La mayor garantía para que en una sociedad cada individuo -y cada familia- organice su vida de acuerdo a sus convicciones y creencias personales es fortalecer al Estado laico, que no puede promover – de forma directa o indirecta- la religiosidad o doctrinas no religiosas como el ateísmo, el panteísmo o el agnosticismo.
La laicidad estatal es poco comprendida y aun hoy podemos encontrar prácticas institucionales, normas jurídicas, decisiones administrativas, debates de temas públicos y contenidos educativos que responden a ciertas creencias religiosas, por ejemplo la definición de matrimonio; la prohibición del uso de células madre; la enseñanza -en la educación secundaria- del creacionismo al mismo nivel de la teoría de la evolución; sentencias judiciales sustentadas en normas religiosas; los argumentos que se esgrimen en el debate sobre la despenalización del aborto en la Asamblea Nacional; la invocación a Dios en documentos de instituciones públicas.
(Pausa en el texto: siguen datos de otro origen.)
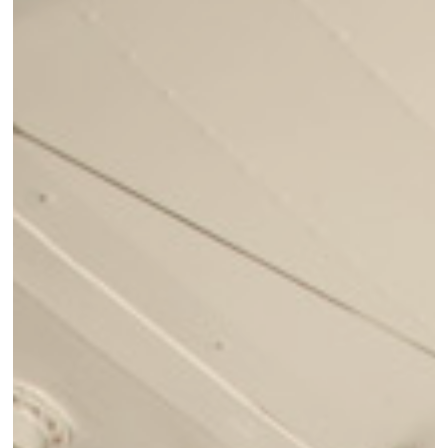
Contact
Nieuwsbrief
Defender, en todos los niveles de la actuación estatal, la neutralidad religiosa es un medio para garantizar la libertad de pensamiento, conciencia y religión de todos, una libertad que se ve amenazada en muchas ocasiones por la promoción oficial de una religión o una ideología en particular.
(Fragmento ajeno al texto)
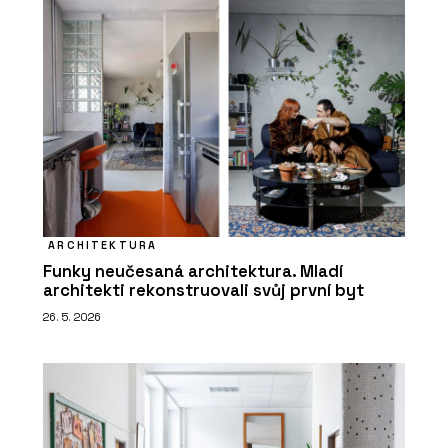
ARCHITEKTURA
Funky neučesaná architektura. Mladí
architekti rekonstruovali svůj první byt
26. 5. 2026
Apenas en la Constitución del año 2008 se estableció que el Estado es laico, una declaración que llegó 113 años más tarde que la revolución liberal lograra que la enseñanza oficial, y la costeada por las municipalidades, sea seglar y laica, pero esta declaración está lejos de ser una norma de conducta.
De hecho, todo el que critique el irrespeto -casi permanente- al laicismo en nuestro país por parte de entidades y funcionarios públicos se arriesga a ser etiquetado como enemigo de la religión, siendo tachado de intolerante, incluso de actuar por una suerte de ‘cristianofobia’ encubierta. Muchos a quienes les molesta las críticas al irrespeto de la neutralidad estatal parecen defender las ventajas de que gozan en el debate público ciertas ideas provenientes de su religión, parece que enoja la sola idea de perder los privilegios que ha hecho que el Estado se vuelva una caja de resonancia de ciertas convicciones personales.
Quien defiende estos privilegios pierde de vista que la no existencia de una religión oficial -y la defensa de un Estado laico- es la máxima garantía – a mediano y largo plazo- de que las personas puedan ejercer su libertad de creer o no creer.
Es un deber de los funcionarios públicos actuar con neutralidad absoluta en materia religiosa, incentivando el sentido y los valores del laicismo, no usando argumentos religiosos para tomar decisiones de carácter público.
El 93 % de los ecuatorianos tienen una religión, su opción debe ser defendida y protegida por medio de un Estado laico, no ateo como se dice, porque los derechos no están sometidos a los gustos, opciones o preferencias de las mayorías.